Although NBC gave him the superstar treatment, nobody has called him a superstar, yet. Avery has not said he is or will be or wants to be the star of the team.

Even so, the headlines say "Avery And The Rangers" or "Avery's Rangers". It may not be the same as when they say Ovechckin and the Capitals" or "Crosby and the Penguins" or "Crosby and Malkin and the Penguins" or "Brodeur and the Devils."

Google any NHL team and you'll find a headline identifying each hockey club with an individual player. It's Vincent Lacavalier and the Tampa Bay Lightning, Mark Recchi and the Boston Bruins, and so on.

Not all the others are household names, like Crosby, Malkin, Ovechkin, Brodeur, and Avery.

Last year, it was Jaromir Jagr and the Rangers. This year it was supposed to be Drury and Gomez and the Rangers. Avery joined the team when they were called "vanilla" and now they aren't.

It is not because Avery is a superstar like Crosby, Ovechkin, Malkin, and Brodeur. It is because the New York team's identity is linked with his. Avery returned to the Rangers and reminded them how to swagger.

Avery's name is inextricably linked with Martin Brodeur's by The Avery Rule, after the first round of the playoffs last year, and that's part of the story.

Another part of the story is the fact that Avery is a celebrity who has crossed over from hockey into the worlds of high fashion and Hollywood movies thanks to his work with Vogue and Men's Vogue, a Gap ad, an appearance in a hockey movie as "Killer" dill, and the movie that's in the works based on the hockey player's experience at Vogue.

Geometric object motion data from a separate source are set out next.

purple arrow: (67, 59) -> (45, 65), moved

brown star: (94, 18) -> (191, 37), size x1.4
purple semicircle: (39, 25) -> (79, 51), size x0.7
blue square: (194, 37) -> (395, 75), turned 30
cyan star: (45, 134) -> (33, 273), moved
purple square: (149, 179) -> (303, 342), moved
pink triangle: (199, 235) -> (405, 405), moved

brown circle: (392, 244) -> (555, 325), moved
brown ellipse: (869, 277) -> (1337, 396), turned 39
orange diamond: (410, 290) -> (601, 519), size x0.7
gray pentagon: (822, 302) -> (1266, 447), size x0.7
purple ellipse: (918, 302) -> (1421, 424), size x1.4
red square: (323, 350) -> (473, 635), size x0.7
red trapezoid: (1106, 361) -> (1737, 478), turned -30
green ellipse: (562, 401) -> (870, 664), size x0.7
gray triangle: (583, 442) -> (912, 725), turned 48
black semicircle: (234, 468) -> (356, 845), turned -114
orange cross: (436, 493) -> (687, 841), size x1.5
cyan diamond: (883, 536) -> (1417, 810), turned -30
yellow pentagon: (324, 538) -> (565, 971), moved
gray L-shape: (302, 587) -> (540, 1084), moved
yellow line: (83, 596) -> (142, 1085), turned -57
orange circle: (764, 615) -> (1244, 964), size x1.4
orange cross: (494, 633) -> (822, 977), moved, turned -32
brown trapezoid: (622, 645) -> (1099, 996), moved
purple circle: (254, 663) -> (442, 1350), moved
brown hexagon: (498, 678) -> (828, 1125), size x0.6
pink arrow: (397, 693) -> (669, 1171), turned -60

It's his on-ice personality and off-ice celebrity status that gives him and the Rangers their new identity.

Rangers fans in New York City are hip to the jazzy changes in the former penalties leader but elsewhere in the NHL they still think of Avery as the superpest and King of the Agitators.

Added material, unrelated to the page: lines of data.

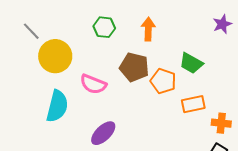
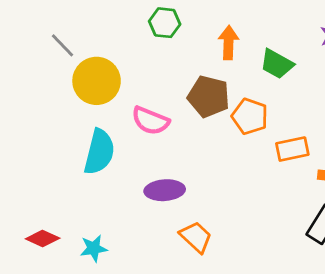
green hexagon: (104, 27) -> (165, 23), moved
green trapezoid: (191, 63) -> (277, 64), moved
purple ellipse: (103, 133) -> (165, 190), turned 40

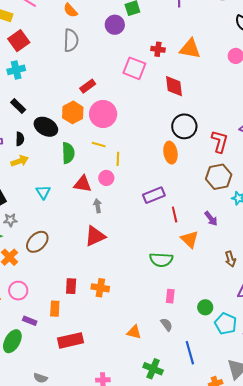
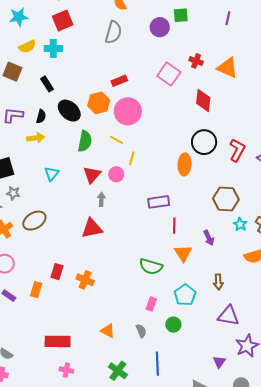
red L-shape: (220, 142) -> (237, 150), moved
red triangle: (83, 184) -> (92, 175), turned 48
green circle: (205, 307) -> (173, 325), moved
cyan pentagon: (226, 324) -> (185, 295), moved
red rectangle: (70, 340) -> (58, 341), moved

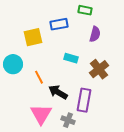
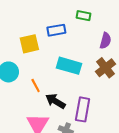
purple semicircle: (95, 34) -> (105, 41), moved
cyan rectangle: (71, 58) -> (69, 66), size x1.6
brown cross: (99, 69) -> (105, 68), moved

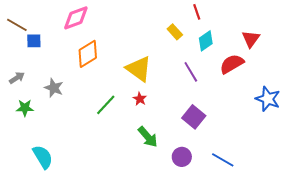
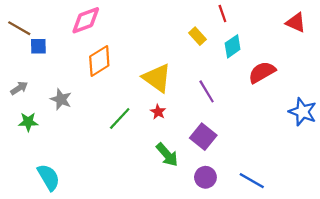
red triangle: (251, 39) -> (296, 23), moved, turned -42
purple line: (191, 72) -> (207, 91), moved
purple square: (194, 117) -> (203, 137), moved

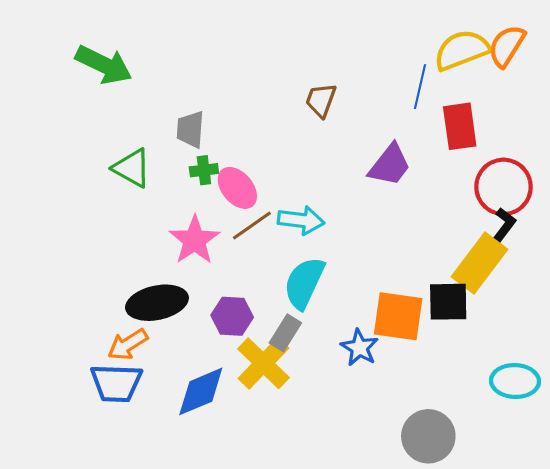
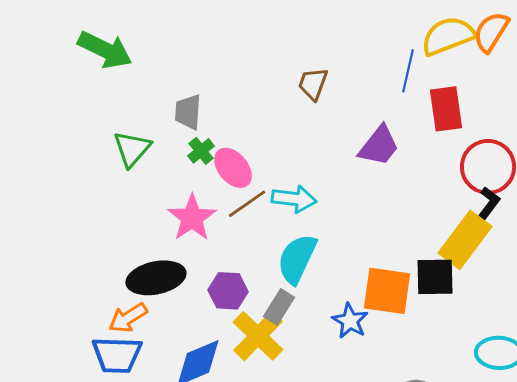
green triangle: (132, 168) -> (132, 149), turned 42
green cross: (204, 170) -> (201, 151), turned -32

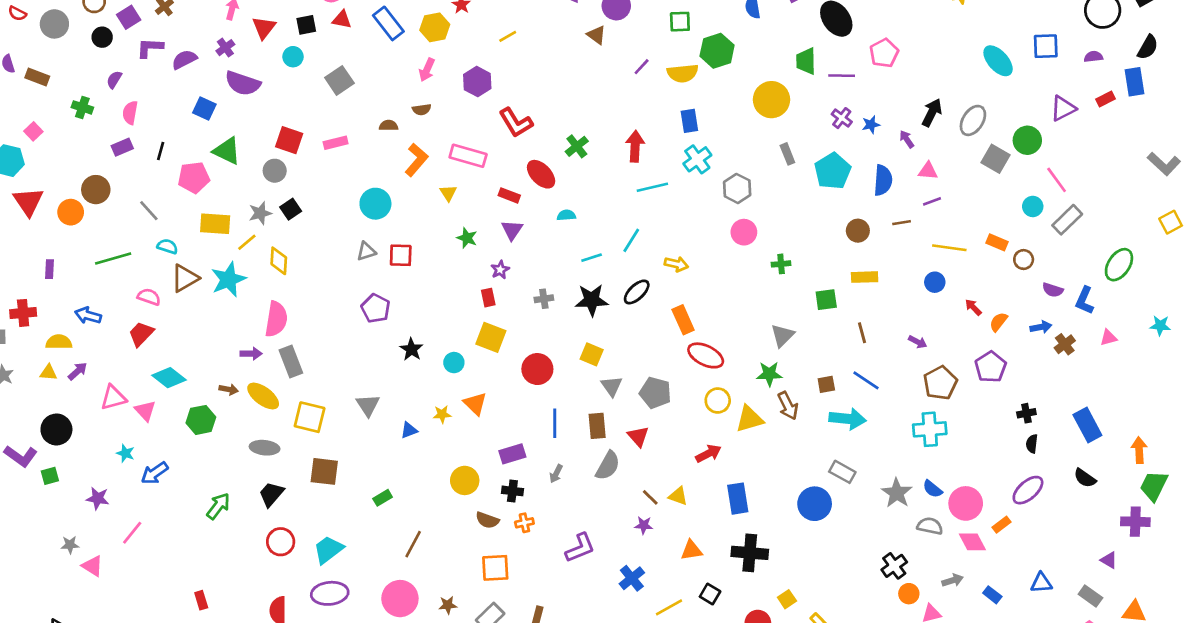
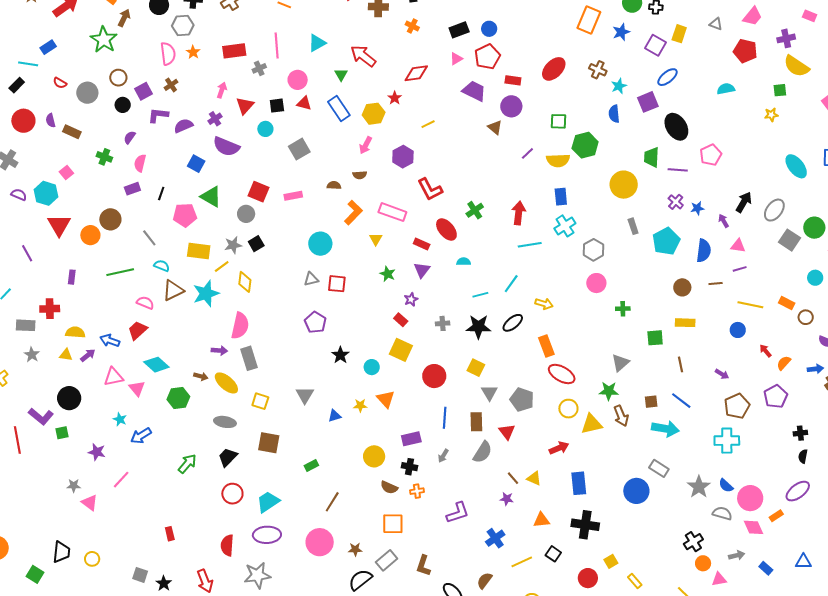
red rectangle: (488, 298) -> (401, 320), turned -40
blue arrow: (88, 315) -> (110, 341), moved
yellow square: (310, 417) -> (260, 401), size x0.7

They did not get the memo that Avery has changed since his time with the Dallas Stars, anger management, his comeback to hockey with the Hartford Wolf Pack in the AHL, and his return to the Rangers in the NHL.

Some fans are just waiting for Avery to snap and retaliate to the pounding he is taking from opponents or the response of the referees, or lack of it, expecting him to attack someone viciously, both physically and verbally.

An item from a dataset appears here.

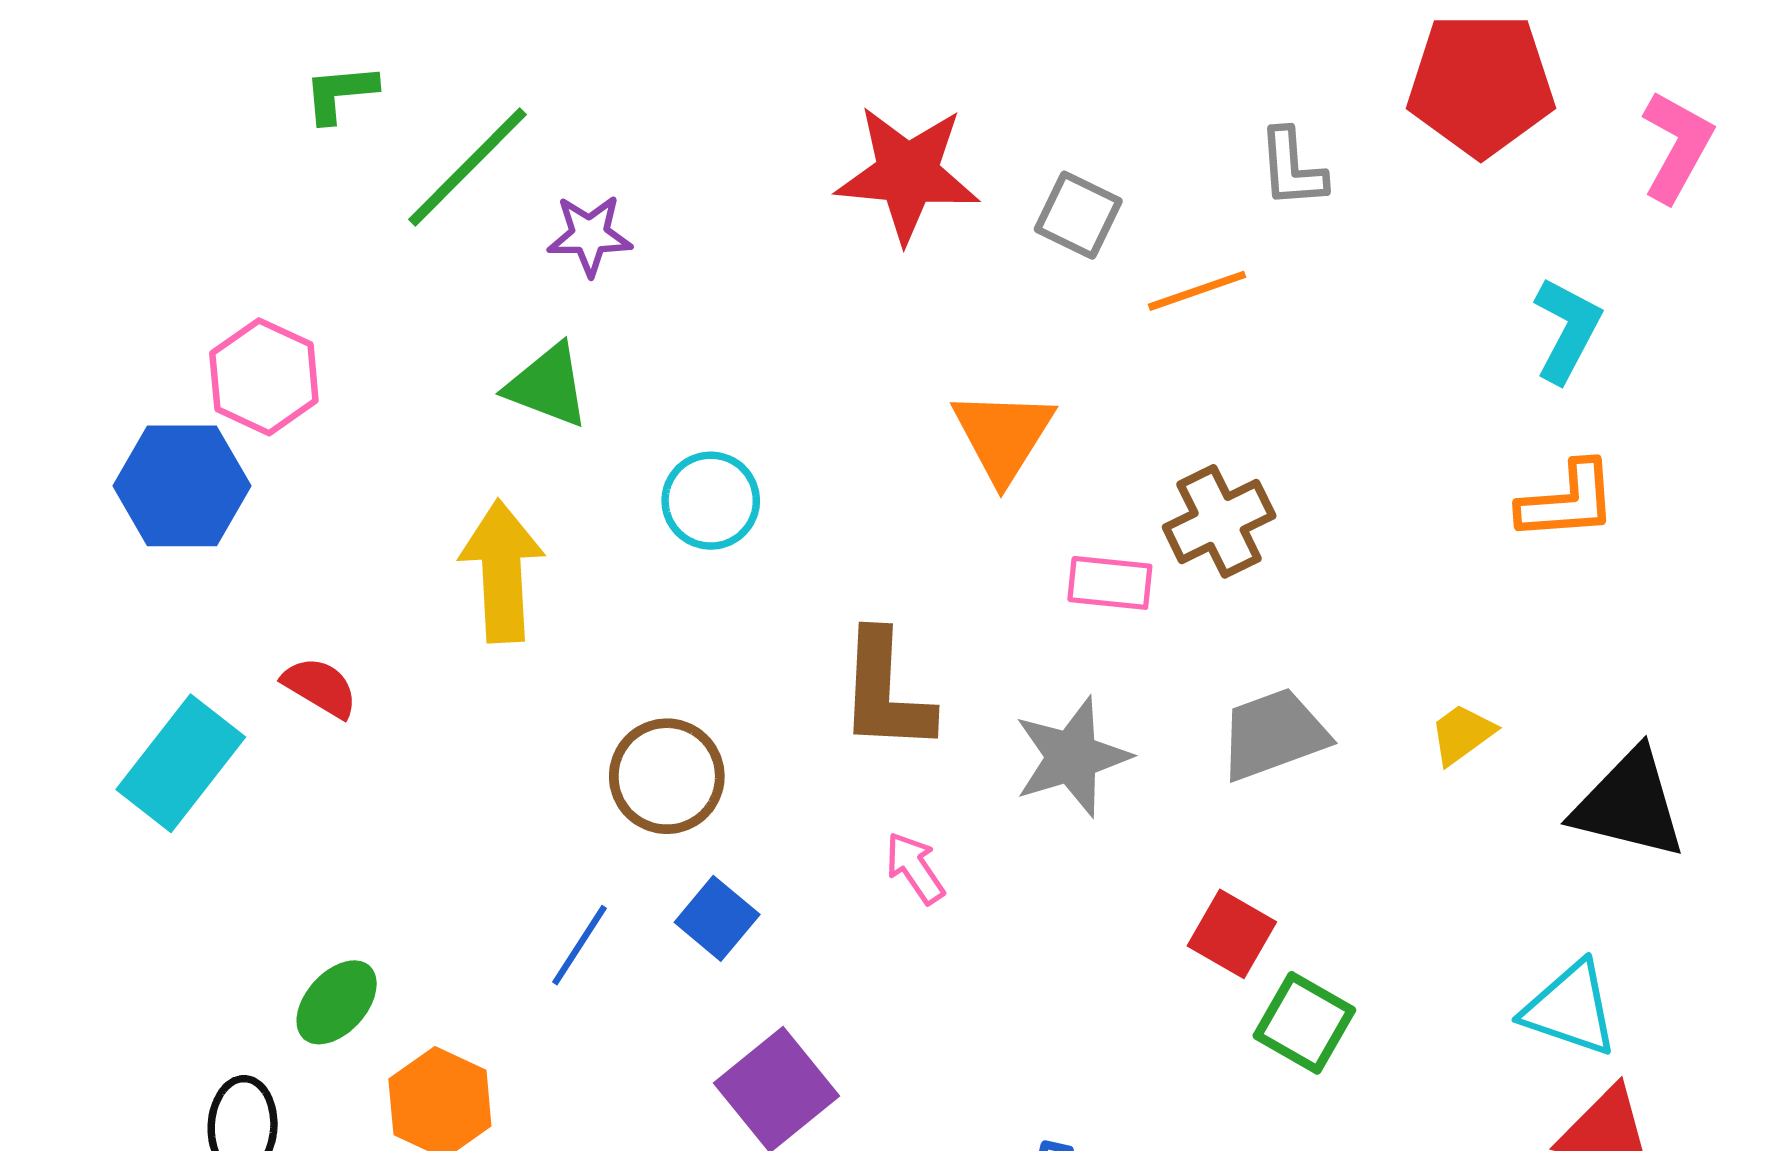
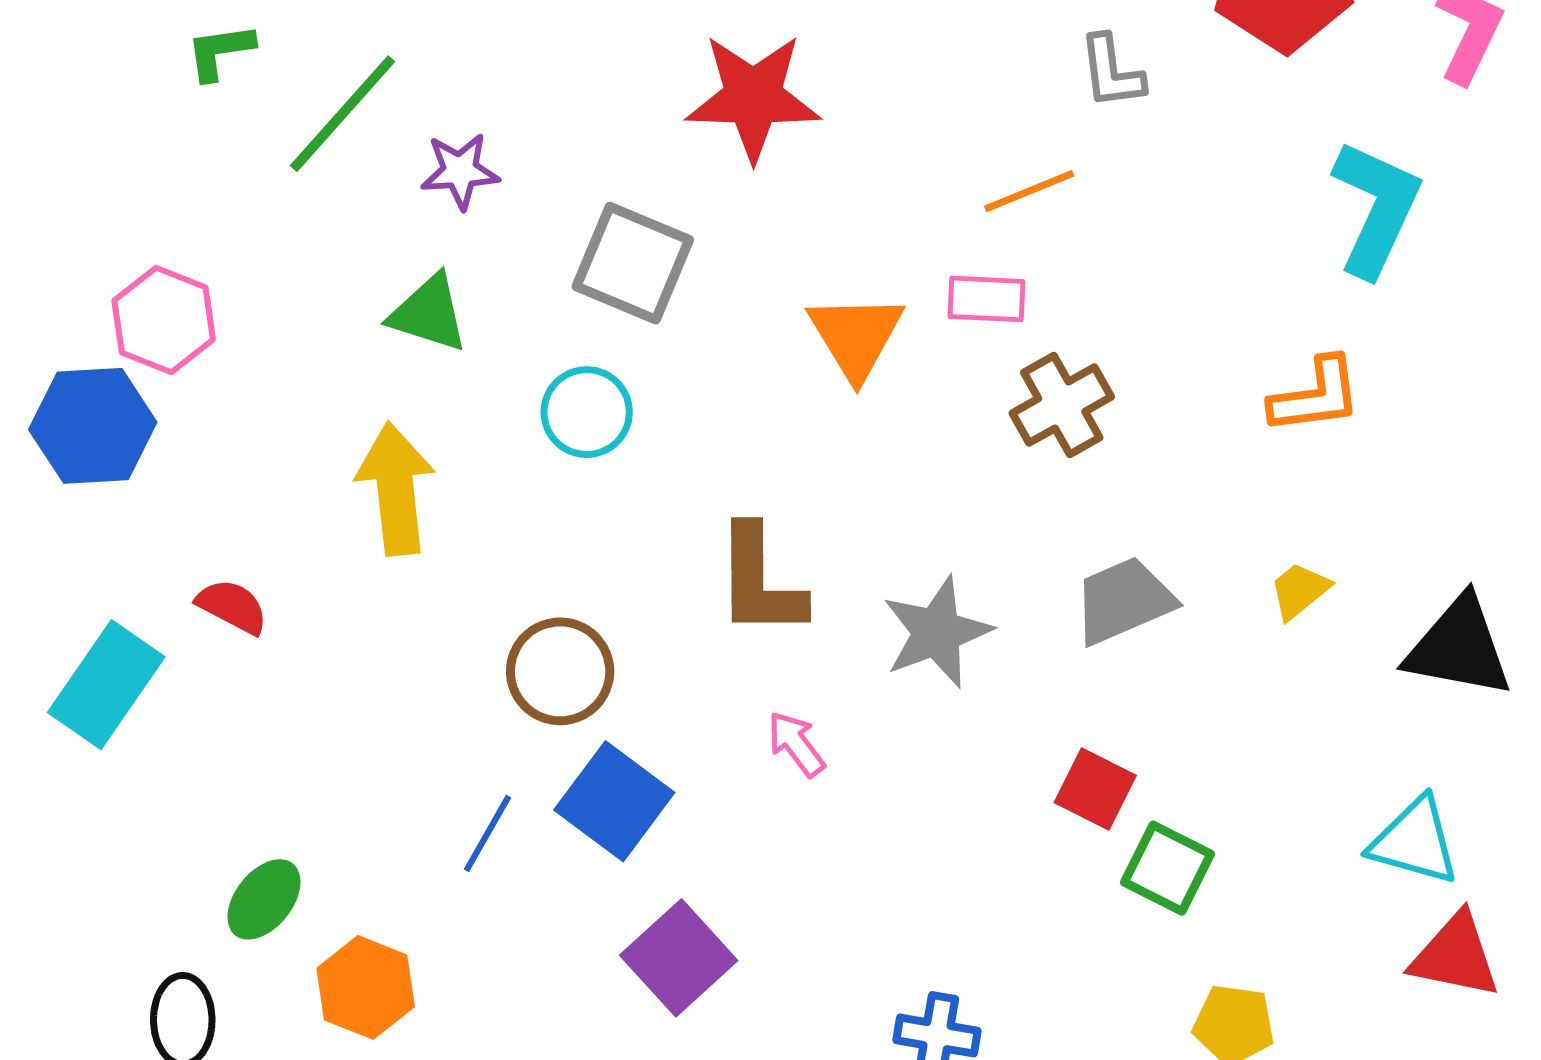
gray square: (1078, 215) -> (633, 263), moved, size x1.5
cyan L-shape: (1567, 330) -> (1376, 208), size x1.4
orange L-shape: (1567, 501) -> (1316, 396), moved
pink rectangle: (1110, 583) -> (986, 299), moved
blue square: (717, 918) -> (614, 801), size x1.5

There is something about Avery's old persona that attracted boos and it has not gone away, yet. Columns I've written about him for Bleacher Report attract offensive that make me understand a little what it must like to be him.

Apparently, some hockey fans do not like the story about the former superpest and agitator being turned into a hockey hero, possibly even a superstar, right before our eyes.

If Avery keeps scoring at the pace of the past five games, stays away from the sin-bin, and gets named star of the game again and again, his new identity will eventually be recognized.

He is already a fan favourite with the Rangers Faithful at Madison Square Garden and, apparently, with NBC TV. If the trend continues, every athlete and every man in North America will be signing up for anger management.